Patjar Merah, Hidupkan Gudang Mati dengan Literasi

Festival kecil literasi dan pasar buku Patjar Merah digelar beberapa hari yang lalu di Yogyakarta tepatnya di Jalan Gedong Kuning No. 118, Kotagede, Yogyakarta. Acara tersebut berlangsung sejak 2 Maret 2019 hingga 10 Maret 2019. Berlokasi di bekas gudang tidak terpakai di daerah Gedong Kuning, acara ini tidak lain bertujuan untuk mengembangkan literasi dimana saja termasuk di sebuah gudang.

Patjar Merah menghadirkan sejumlah narasumber ternama untuk meliterasi selama 9 hari dengan beragam tema. Tak hanya kegiatan meliterasi, acara ini pun menggelar lokakarya seperti penulisan kreatif, fotografi, membangun personal branding, menulis dan berbicara, dan penulisan skrip film. Acara yang juga merupakan pasar buku ini menghadirkan buku-buku dari para penerbit mayor maupun indie di Indonesia. Dalam postingan akun instagram @patjarmerah_id, terdapat 8000 judul atau sejuta buku yang dipasarkan dengan potongan harga sebesar 30%-80%. Buku-buku ini pun dikelompokkan ke dalam beberapa kategori diantaranya sosial politik, buku anak, bahasa, kesehatan, keterampilan, motivasi dan bisnis, novel, masakan, dan parenting.

Kamis, 7 Maret 2019 lalu, saya berkunjung ke Patjar Merah untuk mengikuti salah satu pembahasan menarik di gudang mati tersebut. Patjar Merah mengundang 3 narasumber dalam sesi Obrolan Patjar yang bercerita tentang Kisah Tanah Jawa. Ketiganya merupakan tim penulis buku Kisah Tanah Jawa terbitan Gagas Media, yaitu Hari Hao, Bonaventura Genta, dan Mada Zidan. Selama Obrolan Patjar berlangsung, pengunjung terlihat sangat ramai berkerumun sehingga menutupi ketiga narasumber. Ketiga narasumber berbagi kisah mengenai fenomena kesurupan, stigma benda-benda kramat atau magis, dan filosofi sesaji. Tak hanya bercerita, mereka pun memberikan kesempatan kepada pengunjung untuk bertanya. Banyak dari pengunjung yang tertarik untuk bertanya dan diantaranya mengajukan pertanyaan seputar keganjilan-keganjilan yang pernah mereka alami untuk ditelaah oleh tim Kisah Tanah Jawa. Obrolan berlangsung cukup seru dan menarik pengunjung untuk ikut mendengarkan dengan seksama dan berinteraksi langsung dengan mengajukan pertanyaan.
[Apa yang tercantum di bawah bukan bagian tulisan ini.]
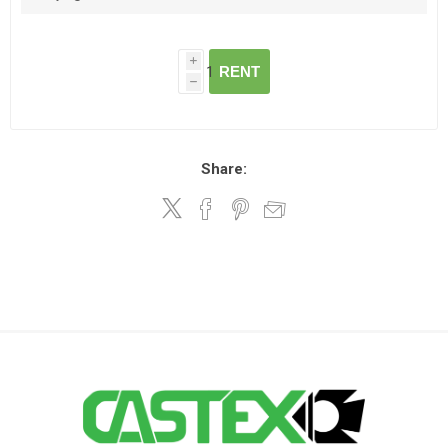
i
RENT
h
Share: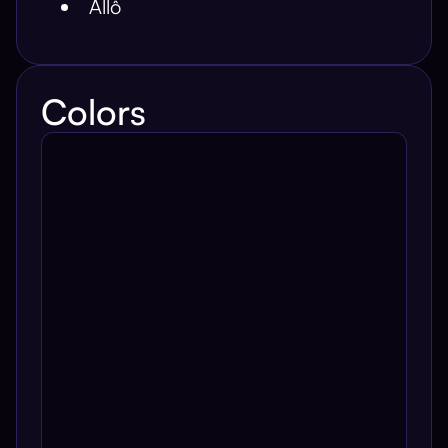
Allô
Colors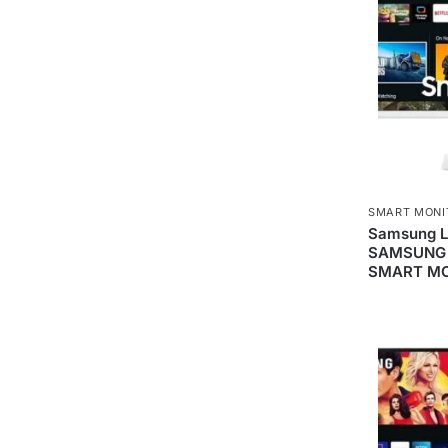
SMART MONI
Samsung 
SAMSUNG 
SMART MO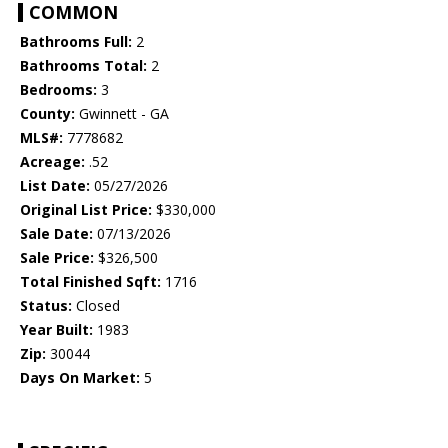
COMMON
Bathrooms Full:
2
Bathrooms Total:
2
Bedrooms:
3
County:
Gwinnett - GA
MLS#:
7778682
Acreage:
.52
List Date:
05/27/2026
Original List Price:
$330,000
Sale Date:
07/13/2026
Sale Price:
$326,500
Total Finished Sqft:
1716
Status:
Closed
Year Built:
1983
Zip:
30044
Days On Market:
5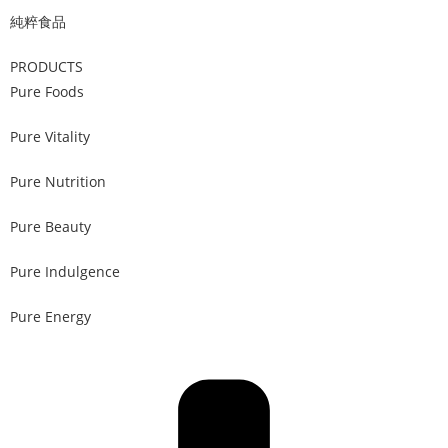
純粹食品
PRODUCTS
Pure Foods
Pure Vitality
Pure Nutrition
Pure Beauty
Pure Indulgence
Pure Energy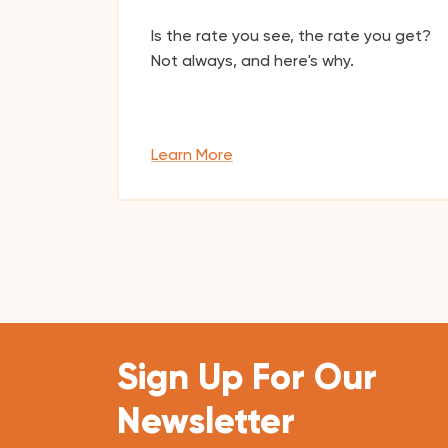
Is the rate you see, the rate you get?
Not always, and here's why.
Learn More
Sign Up For Our
Newsletter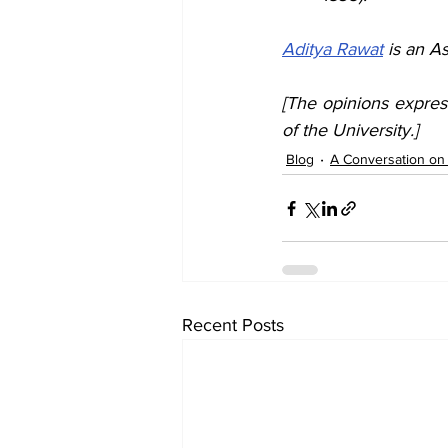
Aditya Rawat
 is an A
[The opinions expres
of the University.]
Blog
A Conversation on I
Recent Posts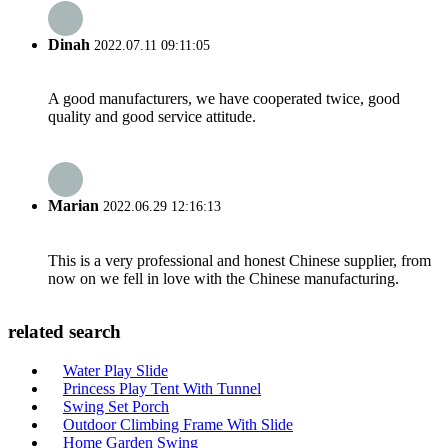
Dinah
2022.07.11 09:11:05
A good manufacturers, we have cooperated twice, good
quality and good service attitude.
Marian
2022.06.29 12:16:13
This is a very professional and honest Chinese supplier, from
now on we fell in love with the Chinese manufacturing.
related search
Water Play Slide
Princess Play Tent With Tunnel
Swing Set Porch
Outdoor Climbing Frame With Slide
Home Garden Swing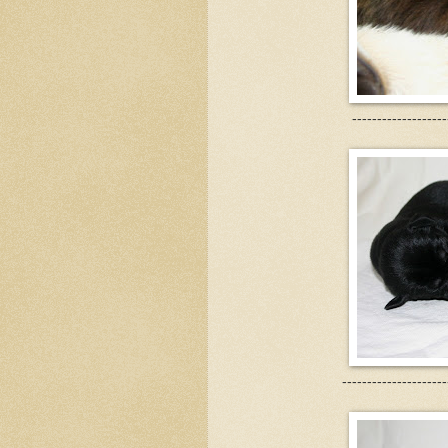
-------------------
---------------------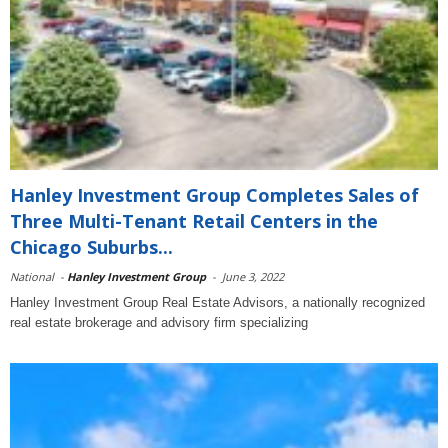
Hanley Investment Group Completes Sales of
Three Multi-Tenant Retail Centers in the
Chicago Suburbs...
National
-
Hanley Investment Group
-
June 3, 2022
Hanley Investment Group Real Estate Advisors, a nationally recognized
real estate brokerage and advisory firm specializing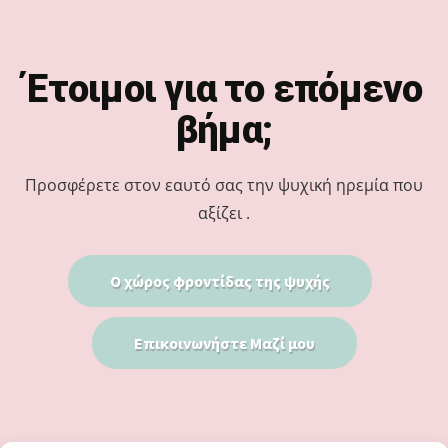
Footer
Έτοιμοι για το επόμενο
βήμα;
Προσφέρετε στον εαυτό σας την ψυχική ηρεμία που
αξίζει .
Ο χώρος φροντίδας της ψυχής
Επικοινωνήστε Μαζί μου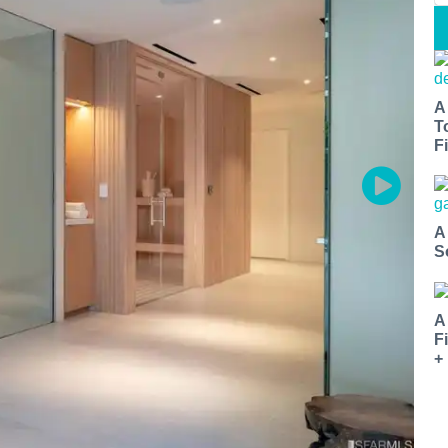
A
T
Fi
A
S
A
F
+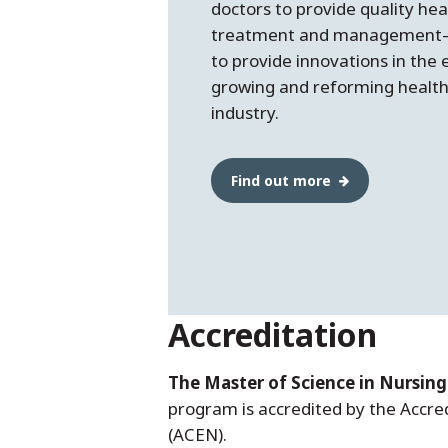
doctors to provide quality hea
treatment and managemen
to provide innovations in the 
growing and reforming healt
industry.
Find out more
Accreditation
The Master of Science in Nursing
program is accredited by the Accre
(ACEN).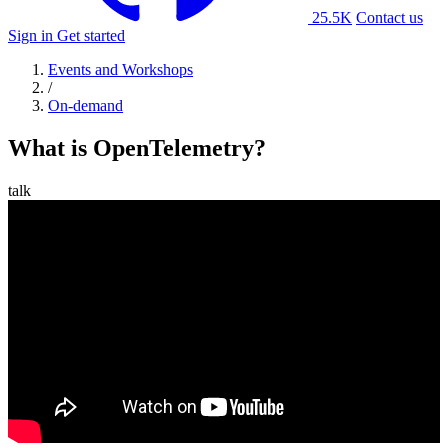
25.5K
Contact us
Sign in
Get started
Events and Workshops
/
On-demand
What is OpenTelemetry?
talk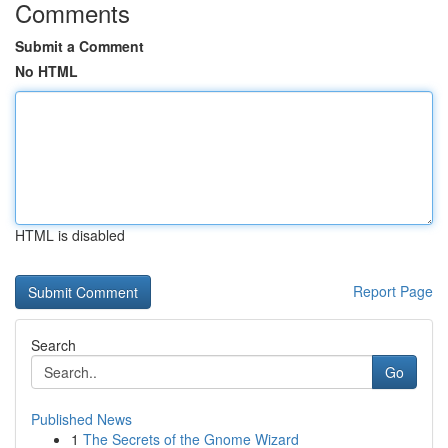
Comments
Submit a Comment
No HTML
HTML is disabled
Report Page
Search
Go
Published News
1
The Secrets of the Gnome Wizard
Pengunjung memadati area perbincangan yang diisi tim Kisah Tanah Jawa
Sembari mendengarkan obrolan, saya pun berkeliling melihat-lihat buku pameran. Saya tertarik dengan dekorasi yang digunakan di Patjar Merah sejak menginjakkan kaki pertama kali. Seperti namanya, warna dominan yang diaplikasikan di acara ini adalah merah. Dari depan gudang, terpampang papan besar berwarna merah sebagai gerbang Patjar Merah yang megah. Memasuki area gudang, terdapat tempat penitipan barang di sebelah kiri dan kasir di sebelah kanan. Terdapat pajangan merchandise Patjar Merah yang bisa dibeli pengunjung di area depan. Ada pula spot foto yang disediakan backdrop untuk memfasilitasi pengunjung yang ingin mengambil gambar. Terdapat pula kipas angin blower di beberapa titik untuk memberikan kesegaran kepada pengunjung yang kegerahan selama berada di dalam gudang yang cukup pengap tersebut. Meja display buku diletakkan dengan berurutan dan berdekatan dengan sesama kategorinya sehingga memudahkan pengunjung untuk mencari buku.

Di langit-langit tergantung kertas-kertas berbentuk pita besar yang bertuliskan kutipan dari orang-orang ternama. Awalnya saya terkesan dengan pita besar tersebut, namun karena jumlahnya yang begitu banyak bergantungan, lama-kelamaan saya merasa tengah berada di sebuah tempat perbelanjaan diskonan yang menggantungkan informasi potongan-potongan harga. Tempat bisa dikatakan bersih dan tidak terlihat sampah-sampah di dalam gudang sebab pengunjung dilarang membawa makanan beserta minuman. Pengunjung yang membawa tas juga harus menitipkan bawaannya di penitipan barang sebelum memasuki gudang. Sayangnya, area yang digunakan untuk perbincangan malam itu sangat padat dan kurang luas. Kursi yang disediakan untuk pengunjung duduk pun kurang karena banyaknya peserta. Pengunjung yang menonton perbincangan harus berdiri berkerumun melingkari narasumber sampai mengambil area display.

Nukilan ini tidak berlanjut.